Pertama-tama, tidak ada konflik dalam artian di antara pendiri yayasan itu sendiri. Itu terbukti, pada saat ini sudah ada salah satu pendirinya-selain dari Bapak Adam Malik, mantan Wakil Presiden-kemudian juga dengan Bapak Mahwardi Labae, serta Bapak Suro yang dituduh kemarin-kemarin itu.

Di sisi lain, Alvon Kurnia Palma sebagai kuasa hukum yayasan sekolah swasta di Jakarta Selatan secara tegas membantah bahwa penemuan senjata disebabkan oleh konflik antarpendiri. Dalam konferensi pers yang digelar di Jakarta Selatan pada Minggu, 9 Agustus 2026, Alvon menegaskan bahwa tidak ada perselisihan di antara para pendiri yayasan. Alvon menjelaskan bahwa sekolah ini didirikan dengan tujuan utama memberikan pendidikan kepada anak-anak. Oleh karena itu, pihaknya berupaya mengembalikan sekolah kepada visi-misi awal pendiriannya, yaitu mencetak generasi yang saleh sebagai harapan bersama.

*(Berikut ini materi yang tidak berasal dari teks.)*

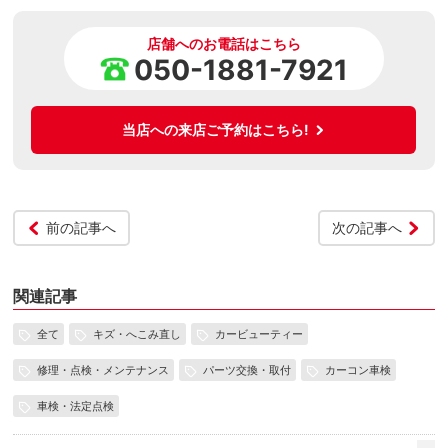
店舗へのお電話はこちら
050-1881-7921
当店への来店ご予約はこちら!
前の記事へ
次の記事へ
関連記事
全て
キズ・へこみ直し
カービューティー
修理・点検・メンテナンス
パーツ交換・取付
カーコン車検
車検・法定点検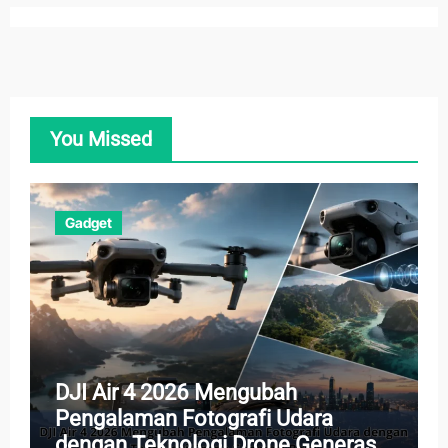
You Missed
Gadget
DJI Air 4 2026 Mengubah
Pengalaman Fotografi Udara
dengan Teknologi Drone Generasi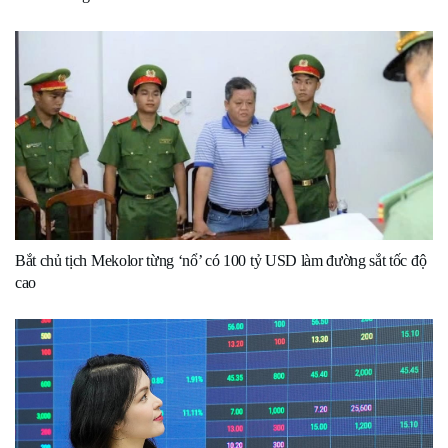
Bắt chủ tịch Mekolor từng ‘nổ’ có 100 tỷ USD làm đường sắt tốc độ
cao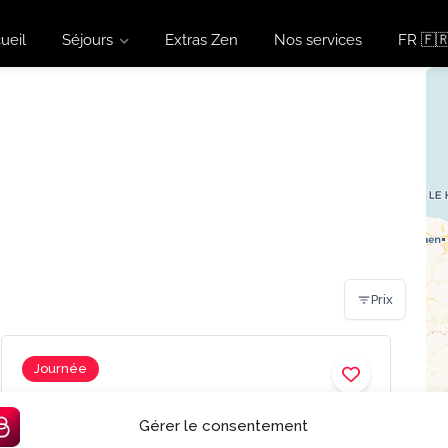
ueil
Séjours
Extras Zen
Nos services
FR 🇫
Prix
Journée
Gérer le consentement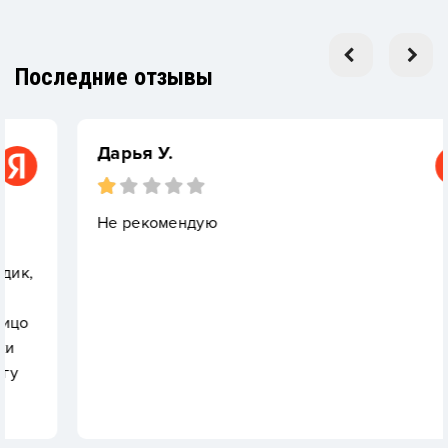
Последние отзывы
Дарья У.
Не рекомендую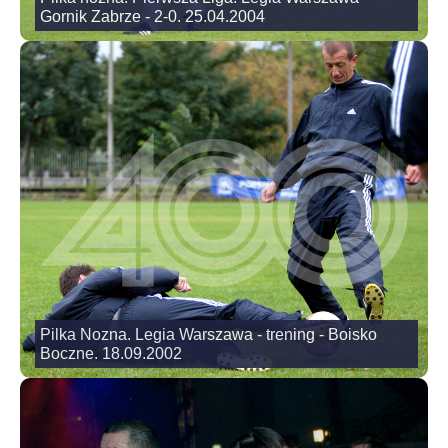
Gornik Zabrze - 2-0. 25.04.2004
Pilka Nozna. Legia Warszawa - trening - Boisko
Boczne. 18.09.2002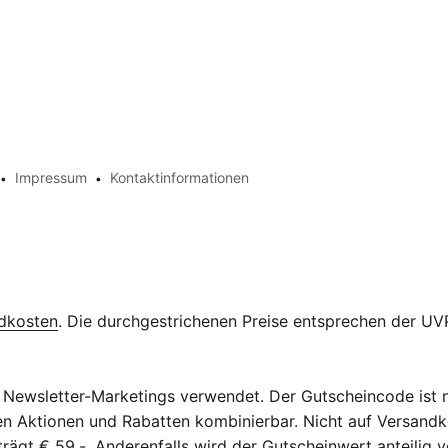
Impressum
Kontaktinformationen
dkosten
. Die durchgestrichenen Preise entsprechen der UVP
Newsletter-Marketings verwendet. Der Gutscheincode ist n
eren Aktionen und Rabatten kombinierbar. Nicht auf Versan
ägt € 59,-. Anderenfalls wird der Gutscheinwert anteilig v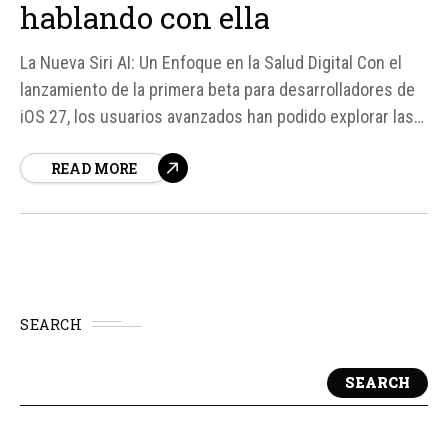
hablando con ella
La Nueva Siri AI: Un Enfoque en la Salud Digital Con el
lanzamiento de la primera beta para desarrolladores de
iOS 27, los usuarios avanzados han podido explorar las
nuevas características y mejoras de Siri AI, el asistente
READ MORE
virtual de Apple. Una de las novedades más interesantes
es la implementación de un "Mensaje de descanso"...
SEARCH
SEARCH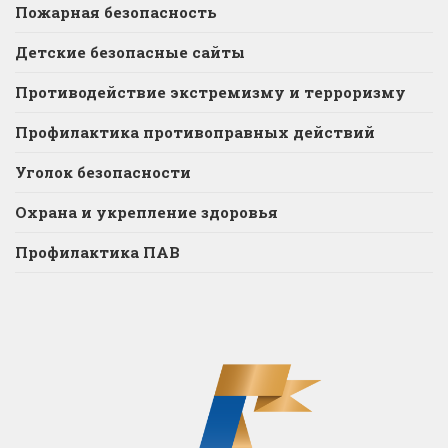
Пожарная безопасность
Детские безопасные сайты
Противодействие экстремизму и терроризму
Профилактика противоправных действий
Уголок безопасности
Охрана и укрепление здоровья
Профилактика ПАВ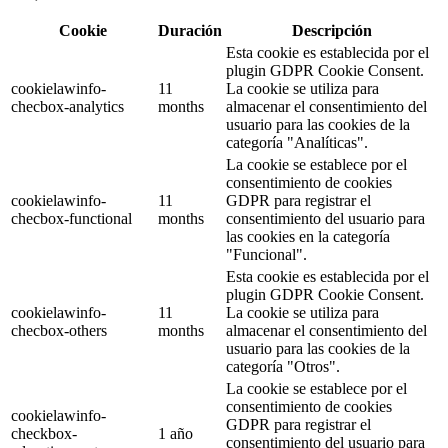
Cookie
Duración
Descripción
Esta cookie es establecida por el
plugin GDPR Cookie Consent.
cookielawinfo-
11
La cookie se utiliza para
checbox-analytics
months
almacenar el consentimiento del
usuario para las cookies de la
categoría "Analíticas".
La cookie se establece por el
consentimiento de cookies
cookielawinfo-
11
GDPR para registrar el
checbox-functional
months
consentimiento del usuario para
las cookies en la categoría
"Funcional".
Esta cookie es establecida por el
plugin GDPR Cookie Consent.
cookielawinfo-
11
La cookie se utiliza para
checbox-others
months
almacenar el consentimiento del
usuario para las cookies de la
categoría "Otros".
La cookie se establece por el
consentimiento de cookies
cookielawinfo-
GDPR para registrar el
checkbox-
1 año
consentimiento del usuario para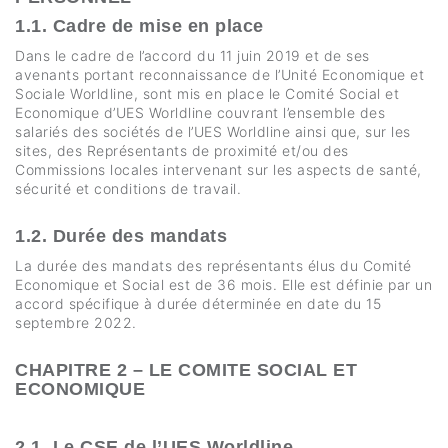
1.1. Cadre de mise en place
Dans le cadre de l’accord du 11 juin 2019 et de ses
avenants portant reconnaissance de l’Unité Economique et
Sociale Worldline, sont mis en place le Comité Social et
Economique d’UES Worldline couvrant l’ensemble des
salariés des sociétés de l’UES Worldline ainsi que, sur les
sites, des Représentants de proximité et/ou des
Commissions locales intervenant sur les aspects de santé,
sécurité et conditions de travail.
1.2. Durée des mandats
La durée des mandats des représentants élus du Comité
Economique et Social est de 36 mois. Elle est définie par un
accord spécifique à durée déterminée en date du 15
septembre 2022.
CHAPITRE 2 – LE COMITE SOCIAL ET
ECONOMIQUE
2.1. Le CSE de l’UES Worldline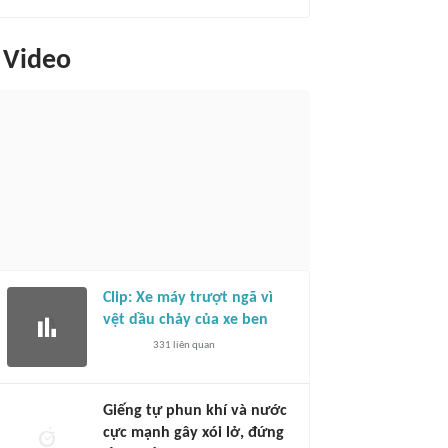
Video
Clip: Xe máy trượt ngã vì
vệt dầu chảy của xe ben
331
liên quan
Giếng tự phun khí và nước
cực mạnh gây xói lở, đứng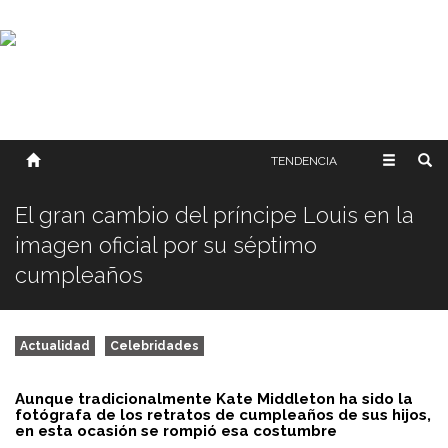
SOBRE NOSOTROS
HISTORIA
CONTACTO
TÉRMINOS Y CONDICIONES
PUBLICAR
TENDENCIA
El gran cambio del príncipe Louis en la
imagen oficial por su séptimo
cumpleaños
Actualidad
Celebridades
Aunque tradicionalmente Kate Middleton ha sido la
fotógrafa de los retratos de cumpleaños de sus hijos,
en esta ocasión se rompió esa costumbre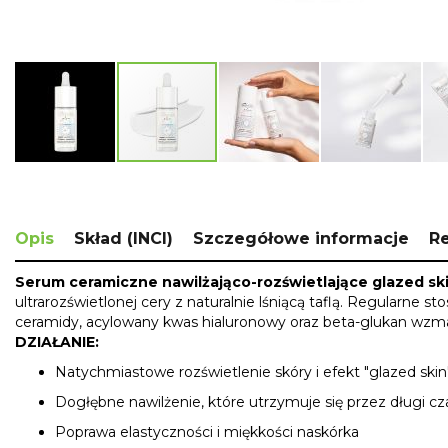
Skip
to
the
beginning
Opis
Skład (INCI)
Szczegółowe informacje
R
of
the
Serum ceramiczne nawilżająco-rozświetlające glazed sk
images
ultrarozświetlonej cery z naturalnie lśniącą taflą. Regularne
gallery
ceramidy, acylowany kwas hialuronowy oraz beta-glukan wzmacn
DZIAŁANIE:
Natychmiastowe rozświetlenie skóry i efekt "glazed skin
Dogłębne nawilżenie, które utrzymuje się przez długi cz
Poprawa elastyczności i miękkości naskórka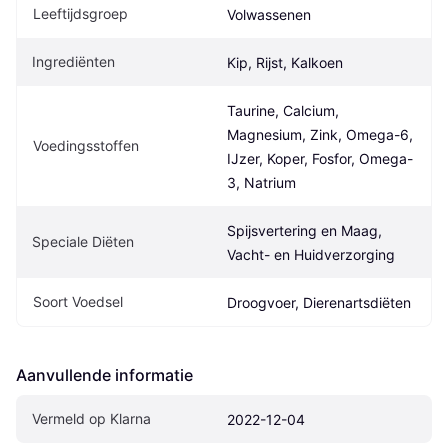
Leeftijdsgroep
Volwassenen
Ingrediënten
Kip, Rijst, Kalkoen
Taurine, Calcium, 
Magnesium, Zink, Omega-6, 
Voedingsstoffen
IJzer, Koper, Fosfor, Omega-
3, Natrium
Spijsvertering en Maag, 
Speciale Diëten
Vacht- en Huidverzorging
Soort Voedsel
Droogvoer, Dierenartsdiëten
Aanvullende informatie
Vermeld op Klarna
2022-12-04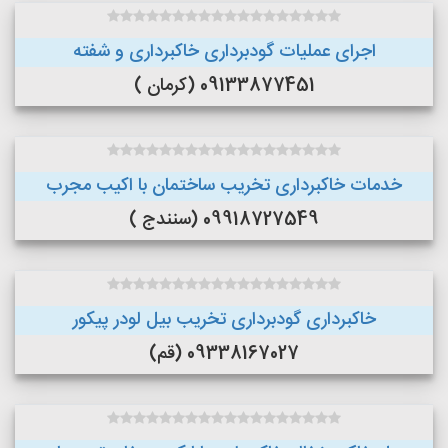
اجرای عملیات گودبرداری خاکبرداری و شفته
09133877451 (کرمان )
خدمات خاکبرداری تخریب ساختمان با اکیب مجرب
09918727549 (سنندج )
خاکبرداری گودبرداری تخریب بیل لودر پیکور
09338167027 (قم)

Tudingan Penyalahgunaan Aset Yayasan

Sementara itu, pengacara yayasan lainnya, Hermawanto, mengungkapkan adanya sejumlah masalah terkait tata kelola organisasi. Ia menuding IWD telah masuk ke dalam kepengurusan yayasan bersama anggota keluarganya dan memanfaatkan aset yayasan untuk kepentingan pribadi. Hermawanto juga menyebutkan adanya dugaan pengajuan kredit bank atas nama yayasan yang sebenarnya digunakan untuk pembangunan fasilitas pribadi.

Fakta hari ini menunjukkan bahwa ada dugaan penyalahgunaan yayasan yang dilakukan oleh IWD, yang berpotensi hanya untuk kepentingan pribadi dan keluarganya.

Salah satu contoh konkret adalah peminjaman kredit bank yang dananya dialokasikan untuk membangun lapangan padel yang dikelola oleh keluarga IWD. Hal ini menjadi salah satu poin penting dalam tudingan penyalahgunaan aset yayasan yang sedang diselidiki. Kedua belah pihak kini berada dalam posisi berbeda mengenai penyebab munculnya isu senjata ini. Sementara Alhadid melihat adanya konflik internal, pihak yayasan tetap berpegang pada pernyataan bahwa tidak ada perselisihan di antara para pendiri.

FAQ: Pertanyaan Umum Tentang Kasus Ini

Berapa jumlah senjata airsoft gun yang ditemukan? Terdapat 995 pucuk senjata airsoft gun yang ditemukan di lingkungan sekolah.

Kapan senjata-senjata tersebut disimpan di sekolah? Senjata-senjata tersebut telah disimpan di gudang sekolah sejak tahun 2020.

Apakah ada izin resmi untuk senjata-senjata tersebut? Ya, setiap senjata memiliki izin resmi yang telah ditunjukkan kepada kepolisian.

Siapa saja pendiri yayasan yang terlibat? Para pendiri yang terlibat antara lain Bapak Adam Malik, Bapak Mahwardi Labae, dan Bapak Suro.

Kapan konferensi pers klarifikasi digelar? Konferensi pers klarifikasi digelar pada Minggu, 9 Agustus 2026 di Jakarta Selatan.